→ Goal of the exercise
Your copy should match the entries exactly, except that it holds no pictures.
━━━━━ Information given ━━━━━
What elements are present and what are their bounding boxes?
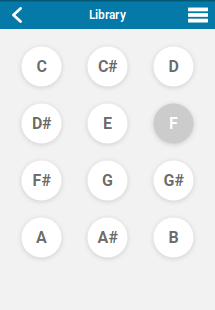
button[interactable]: Back — [0, 2, 34, 28]
button[interactable]: Menu — [181, 2, 215, 28]
button[interactable]: F — [146, 98, 201, 150]
button[interactable]: F# — [14, 154, 69, 206]
button[interactable]: G# — [146, 154, 201, 206]
staticText: F# — [32, 171, 50, 190]
button[interactable]: A — [14, 212, 69, 264]
staticText: C# — [98, 57, 117, 76]
button[interactable]: C# — [80, 40, 135, 92]
staticText: G# — [164, 171, 184, 190]
button[interactable]: G — [80, 154, 135, 206]
staticText: A# — [98, 228, 118, 247]
staticText: G — [102, 171, 113, 190]
staticText: E — [103, 114, 112, 133]
button[interactable]: D# — [14, 98, 69, 150]
button[interactable]: E — [80, 98, 135, 150]
button[interactable]: D — [146, 40, 201, 92]
button[interactable]: B — [146, 212, 201, 264]
staticText: C — [36, 57, 46, 76]
staticText: D — [168, 57, 178, 76]
staticText: Library — [89, 8, 126, 22]
button[interactable]: A# — [80, 212, 135, 264]
staticText: B — [168, 228, 178, 247]
button[interactable]: C — [14, 40, 69, 92]
staticText: D# — [32, 114, 51, 133]
staticText: F — [169, 114, 178, 133]
staticText: A — [36, 228, 47, 247]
━━━━━
→ Answer below
What elements are present and what are their bounding boxes?
button[interactable]: Back — [0, 2, 34, 28]
button[interactable]: Menu — [181, 2, 215, 28]
button[interactable]: F — [146, 98, 201, 150]
button[interactable]: F# — [14, 154, 69, 206]
button[interactable]: G# — [146, 154, 201, 206]
staticText: F# — [32, 171, 50, 190]
button[interactable]: A — [14, 212, 69, 264]
staticText: C# — [98, 57, 117, 76]
button[interactable]: C# — [80, 40, 135, 92]
staticText: G# — [164, 171, 184, 190]
button[interactable]: G — [80, 154, 135, 206]
staticText: A# — [98, 228, 118, 247]
staticText: G — [102, 171, 113, 190]
staticText: E — [103, 114, 112, 133]
button[interactable]: D# — [14, 98, 69, 150]
button[interactable]: E — [80, 98, 135, 150]
button[interactable]: D — [146, 40, 201, 92]
button[interactable]: B — [146, 212, 201, 264]
staticText: C — [36, 57, 46, 76]
staticText: D — [168, 57, 178, 76]
staticText: Library — [89, 8, 126, 22]
button[interactable]: A# — [80, 212, 135, 264]
staticText: B — [168, 228, 178, 247]
button[interactable]: C — [14, 40, 69, 92]
staticText: D# — [32, 114, 51, 133]
staticText: F — [169, 114, 178, 133]
staticText: A — [36, 228, 47, 247]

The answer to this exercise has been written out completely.